But I think we run into problems when we base doctrines on a literal reading of them. For instance, our understanding of sin, original sin, seems predicated on the Fall of human beings, Adam and Eve eating fruit in the garden. I know that many Christians (though not all) are comfortable with evolution, but what does that mean for the Fall? What does that mean for our understanding of the human condition? What does that mean for our understanding of redemption and atonement? If these doctrines are contingent on the Fall, what are we to make of them?
I like to speculate that the Fall was an evolutionary development that was unique to humans. Perhaps the development of the prefrontal cortex, or the emergence of language or tool use is what demarcates our fallen state. None of these are unique to humans, though, simply much more developed in humans than other animals. And I don’t think I’d say any of these are bad developments. Of course, perhaps the idea of Original Sin isn’t accurate. Who’s to say Augustine got that right?

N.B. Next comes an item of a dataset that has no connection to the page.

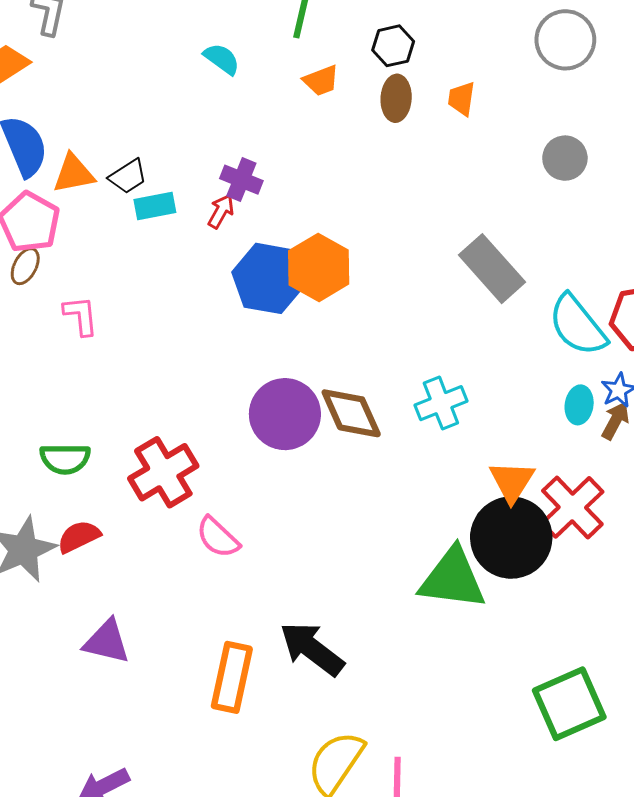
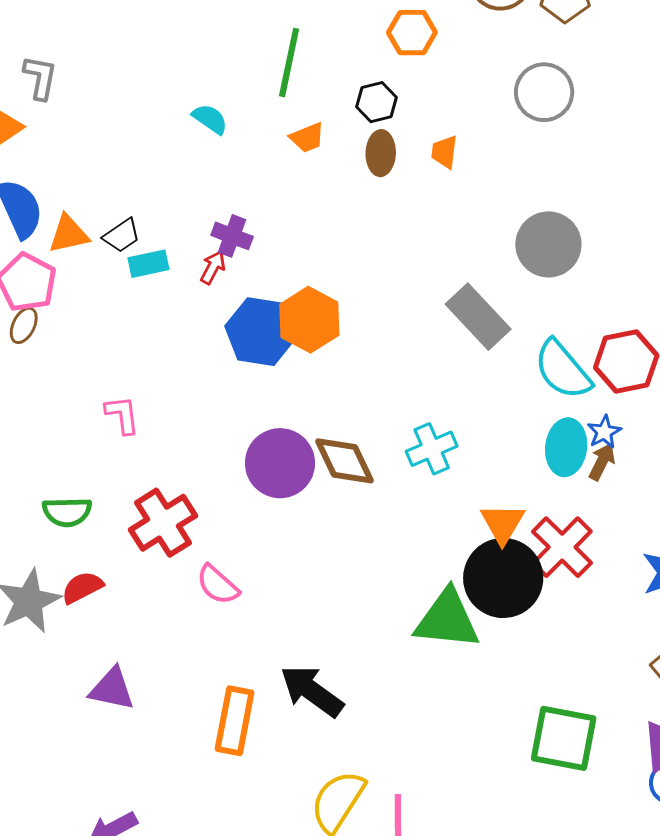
gray circle: (565, 158) -> (548, 244), moved, size x1.5
pink L-shape: (81, 316) -> (122, 415), moved
cyan ellipse: (579, 405) -> (566, 447), size x1.5
green square: (569, 704) -> (564, 738), turned 36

What do you make of supernatural occurrences in Scripture, such as Jesus’ miracles?
Other parts I read differently…I don’t know if [the miracles] all actually happened; I don’t know that they didn’t. I’m generally skeptical, but I think we get distracted when we get hung up on whether they actually happened or not. It becomes a litmus test – in order for Jesus to have actually been divine he had to be able to do these things. And if there is any natural explanation for what happened, or if there were ever evidence that the miracles did not happen as recorded in the Gospels, then Jesus couldn’t have been God. Well, why? Why must God act outside of the natural world? Where did this rule come from?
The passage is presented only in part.